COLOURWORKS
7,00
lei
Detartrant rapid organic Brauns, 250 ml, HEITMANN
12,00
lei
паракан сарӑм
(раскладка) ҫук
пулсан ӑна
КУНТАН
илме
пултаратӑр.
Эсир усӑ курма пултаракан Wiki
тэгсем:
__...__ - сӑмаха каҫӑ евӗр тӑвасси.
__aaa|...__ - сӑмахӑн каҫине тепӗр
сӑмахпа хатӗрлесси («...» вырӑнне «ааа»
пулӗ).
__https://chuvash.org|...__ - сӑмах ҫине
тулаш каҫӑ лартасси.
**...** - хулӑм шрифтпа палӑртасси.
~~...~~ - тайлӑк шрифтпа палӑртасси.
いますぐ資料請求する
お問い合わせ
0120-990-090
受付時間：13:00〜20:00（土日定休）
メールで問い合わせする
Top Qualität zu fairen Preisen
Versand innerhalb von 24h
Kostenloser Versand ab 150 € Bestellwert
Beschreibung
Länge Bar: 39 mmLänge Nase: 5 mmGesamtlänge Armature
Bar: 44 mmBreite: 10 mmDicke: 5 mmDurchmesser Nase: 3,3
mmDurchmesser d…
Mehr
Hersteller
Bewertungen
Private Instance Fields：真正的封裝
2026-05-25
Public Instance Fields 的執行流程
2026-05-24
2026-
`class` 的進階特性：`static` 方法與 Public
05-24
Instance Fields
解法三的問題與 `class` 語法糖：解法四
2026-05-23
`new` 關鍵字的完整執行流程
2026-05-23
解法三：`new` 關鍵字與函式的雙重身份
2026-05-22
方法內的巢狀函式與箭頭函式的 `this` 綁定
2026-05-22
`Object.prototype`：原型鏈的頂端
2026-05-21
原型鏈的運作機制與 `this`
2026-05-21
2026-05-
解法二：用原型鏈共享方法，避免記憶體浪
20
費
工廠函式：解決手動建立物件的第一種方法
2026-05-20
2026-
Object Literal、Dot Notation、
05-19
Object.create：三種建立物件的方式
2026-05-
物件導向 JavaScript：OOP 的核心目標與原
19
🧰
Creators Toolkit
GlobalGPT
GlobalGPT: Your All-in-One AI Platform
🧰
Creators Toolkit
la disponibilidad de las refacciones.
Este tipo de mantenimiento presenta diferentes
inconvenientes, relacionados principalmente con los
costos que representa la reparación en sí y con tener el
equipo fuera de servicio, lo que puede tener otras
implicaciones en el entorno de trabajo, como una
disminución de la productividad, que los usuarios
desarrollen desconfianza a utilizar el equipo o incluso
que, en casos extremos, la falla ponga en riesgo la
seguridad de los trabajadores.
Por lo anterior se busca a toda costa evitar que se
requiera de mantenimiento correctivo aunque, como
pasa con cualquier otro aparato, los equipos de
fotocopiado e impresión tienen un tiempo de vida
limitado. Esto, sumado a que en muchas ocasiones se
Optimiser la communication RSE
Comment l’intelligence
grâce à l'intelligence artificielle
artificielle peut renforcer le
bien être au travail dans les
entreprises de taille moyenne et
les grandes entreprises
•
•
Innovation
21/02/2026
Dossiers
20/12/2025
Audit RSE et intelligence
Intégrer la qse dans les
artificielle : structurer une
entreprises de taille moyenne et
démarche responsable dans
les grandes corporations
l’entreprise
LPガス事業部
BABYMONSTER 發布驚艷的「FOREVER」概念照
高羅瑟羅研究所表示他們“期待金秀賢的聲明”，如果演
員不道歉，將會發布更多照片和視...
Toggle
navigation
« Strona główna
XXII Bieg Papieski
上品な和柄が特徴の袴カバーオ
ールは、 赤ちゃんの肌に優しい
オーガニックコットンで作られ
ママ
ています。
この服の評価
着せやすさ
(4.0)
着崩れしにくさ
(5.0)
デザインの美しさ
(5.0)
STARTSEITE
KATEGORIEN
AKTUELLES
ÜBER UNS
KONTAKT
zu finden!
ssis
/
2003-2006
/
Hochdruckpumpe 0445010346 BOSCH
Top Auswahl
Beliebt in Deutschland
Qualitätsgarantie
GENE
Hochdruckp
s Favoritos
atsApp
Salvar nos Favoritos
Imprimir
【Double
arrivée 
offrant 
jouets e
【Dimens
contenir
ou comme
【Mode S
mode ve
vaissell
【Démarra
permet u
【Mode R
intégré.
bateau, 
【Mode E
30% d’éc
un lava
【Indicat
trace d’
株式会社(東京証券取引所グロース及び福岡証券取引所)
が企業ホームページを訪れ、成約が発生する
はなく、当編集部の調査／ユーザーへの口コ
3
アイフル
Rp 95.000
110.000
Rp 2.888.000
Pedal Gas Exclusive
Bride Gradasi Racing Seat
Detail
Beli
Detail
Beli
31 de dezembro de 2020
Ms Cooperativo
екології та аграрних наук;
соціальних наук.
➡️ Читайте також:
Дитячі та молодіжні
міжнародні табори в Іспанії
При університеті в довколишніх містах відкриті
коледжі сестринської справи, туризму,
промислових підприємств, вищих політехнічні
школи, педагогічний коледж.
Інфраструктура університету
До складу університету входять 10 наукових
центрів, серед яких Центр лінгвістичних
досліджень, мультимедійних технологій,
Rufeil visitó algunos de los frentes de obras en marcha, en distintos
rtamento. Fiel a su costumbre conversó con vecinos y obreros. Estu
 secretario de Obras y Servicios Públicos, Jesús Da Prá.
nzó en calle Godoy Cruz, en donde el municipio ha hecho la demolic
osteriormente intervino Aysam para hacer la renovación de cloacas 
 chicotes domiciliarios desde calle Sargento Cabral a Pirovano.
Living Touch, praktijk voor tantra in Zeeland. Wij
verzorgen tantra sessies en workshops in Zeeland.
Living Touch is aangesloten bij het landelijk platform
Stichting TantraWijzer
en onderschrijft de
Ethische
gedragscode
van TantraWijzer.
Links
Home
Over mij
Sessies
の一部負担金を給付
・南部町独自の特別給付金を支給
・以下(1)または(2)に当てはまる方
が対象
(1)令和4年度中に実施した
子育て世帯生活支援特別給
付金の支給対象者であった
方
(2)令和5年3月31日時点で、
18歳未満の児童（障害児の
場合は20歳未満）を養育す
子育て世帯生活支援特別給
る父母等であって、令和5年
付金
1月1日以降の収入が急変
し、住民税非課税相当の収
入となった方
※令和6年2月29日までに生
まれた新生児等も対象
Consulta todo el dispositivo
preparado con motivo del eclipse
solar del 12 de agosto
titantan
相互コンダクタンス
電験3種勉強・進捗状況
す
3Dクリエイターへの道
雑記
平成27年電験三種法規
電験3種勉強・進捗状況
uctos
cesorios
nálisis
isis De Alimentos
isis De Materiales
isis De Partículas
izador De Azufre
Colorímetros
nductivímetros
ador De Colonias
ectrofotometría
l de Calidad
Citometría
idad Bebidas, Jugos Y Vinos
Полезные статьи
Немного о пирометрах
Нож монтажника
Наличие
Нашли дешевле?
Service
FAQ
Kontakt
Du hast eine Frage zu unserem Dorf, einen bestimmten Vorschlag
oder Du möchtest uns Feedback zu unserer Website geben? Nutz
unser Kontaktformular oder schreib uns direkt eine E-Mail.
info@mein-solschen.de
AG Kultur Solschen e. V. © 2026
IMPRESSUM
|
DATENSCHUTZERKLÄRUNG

**Exercise aim**
Only the lines above from the line with "disminución de la" to the line with "Intégrer la qse dans les", those two lines included, should be reproduced exactly.

**Expected answer**
disminución de la productividad, que los usuarios
desarrollen desconfianza a utilizar el equipo o incluso
que, en casos extremos, la falla ponga en riesgo la
seguridad de los trabajadores.
Por lo anterior se busca a toda costa evitar que se
requiera de mantenimiento correctivo aunque, como
pasa con cualquier otro aparato, los equipos de
fotocopiado e impresión tienen un tiempo de vida
limitado. Esto, sumado a que en muchas ocasiones se
Optimiser la communication RSE
Comment l’intelligence
grâce à l'intelligence artificielle
artificielle peut renforcer le
bien être au travail dans les
entreprises de taille moyenne et
les grandes entreprises
•
•
Innovation
21/02/2026
Dossiers
20/12/2025
Audit RSE et intelligence
Intégrer la qse dans les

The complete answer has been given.